═════ SOURCE INFORMATION ═════

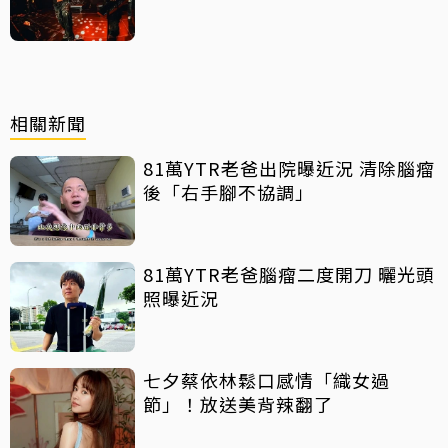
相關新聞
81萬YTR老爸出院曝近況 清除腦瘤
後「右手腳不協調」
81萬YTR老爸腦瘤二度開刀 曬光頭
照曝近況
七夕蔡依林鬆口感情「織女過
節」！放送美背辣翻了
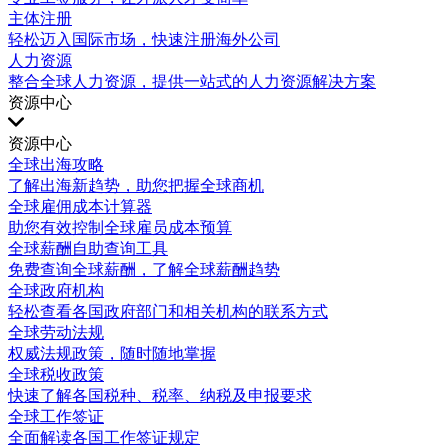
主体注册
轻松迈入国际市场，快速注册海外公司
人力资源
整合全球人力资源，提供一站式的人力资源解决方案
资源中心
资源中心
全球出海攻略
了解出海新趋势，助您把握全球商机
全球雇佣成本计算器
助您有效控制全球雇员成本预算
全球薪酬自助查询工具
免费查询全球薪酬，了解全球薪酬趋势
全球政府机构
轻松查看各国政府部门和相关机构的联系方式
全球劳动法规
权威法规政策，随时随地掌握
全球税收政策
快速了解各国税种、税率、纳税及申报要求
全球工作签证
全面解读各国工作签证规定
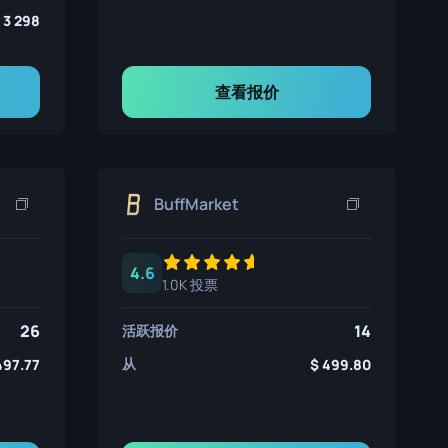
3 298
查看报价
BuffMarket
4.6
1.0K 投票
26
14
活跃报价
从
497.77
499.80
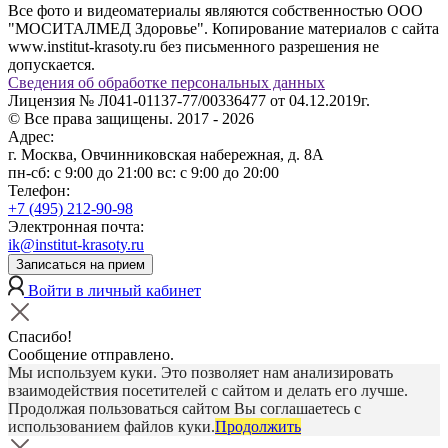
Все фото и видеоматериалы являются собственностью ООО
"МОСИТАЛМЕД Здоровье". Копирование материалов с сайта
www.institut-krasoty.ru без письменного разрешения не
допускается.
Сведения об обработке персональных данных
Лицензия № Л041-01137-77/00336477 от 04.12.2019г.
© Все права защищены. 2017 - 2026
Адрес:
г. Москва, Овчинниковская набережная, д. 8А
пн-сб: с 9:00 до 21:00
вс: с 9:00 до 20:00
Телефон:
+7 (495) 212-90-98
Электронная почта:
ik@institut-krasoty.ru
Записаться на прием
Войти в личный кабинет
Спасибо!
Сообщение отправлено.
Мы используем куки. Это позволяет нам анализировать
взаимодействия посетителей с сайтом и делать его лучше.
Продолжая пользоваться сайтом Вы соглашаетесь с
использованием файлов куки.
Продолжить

═════
═════ SOURCE INFORMATION ═════

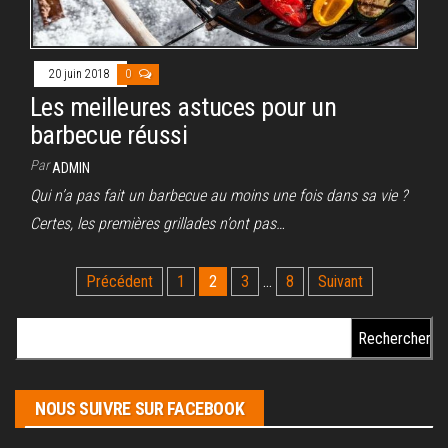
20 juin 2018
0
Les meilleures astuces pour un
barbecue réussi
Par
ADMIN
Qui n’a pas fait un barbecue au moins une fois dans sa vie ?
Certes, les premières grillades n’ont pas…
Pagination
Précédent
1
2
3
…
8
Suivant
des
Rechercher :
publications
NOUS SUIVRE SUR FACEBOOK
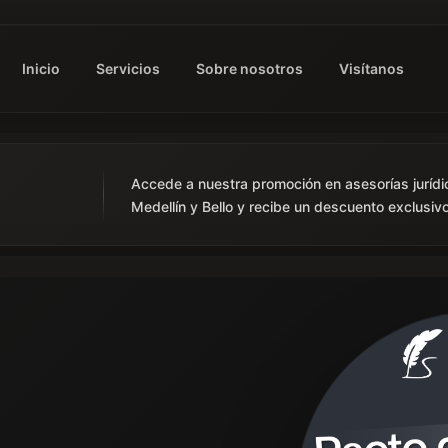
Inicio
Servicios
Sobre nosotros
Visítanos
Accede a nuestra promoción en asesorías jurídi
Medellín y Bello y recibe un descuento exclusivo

═════

=== ACTIVITY ===
Your answer must be the exact lines from the records above, from the one containing "七夕蔡依林鬆口感情「織女過" through the one containing "материалов с сайта", both included, with every picture left out.

=== TASK ANSWER ===
七夕蔡依林鬆口感情「織女過
節」！放送美背辣翻了
主体注册
轻松迈入国际市场，快速注册海外公司
人力资源
整合全球人力资源，提供一站式的人力资源解决方案
资源中心
资源中心
全球出海攻略
了解出海新趋势，助您把握全球商机
全球雇佣成本计算器
助您有效控制全球雇员成本预算
全球薪酬自助查询工具
免费查询全球薪酬，了解全球薪酬趋势
全球政府机构
轻松查看各国政府部门和相关机构的联系方式
全球劳动法规
权威法规政策，随时随地掌握
全球税收政策
快速了解各国税种、税率、纳税及申报要求
全球工作签证
全面解读各国工作签证规定
3 298
查看报价
BuffMarket
4.6
1.0K 投票
26
14
活跃报价
从
497.77
499.80
Все фото и видеоматериалы являются собственностью ООО
"МОСИТАЛМЕД Здоровье". Копирование материалов с сайта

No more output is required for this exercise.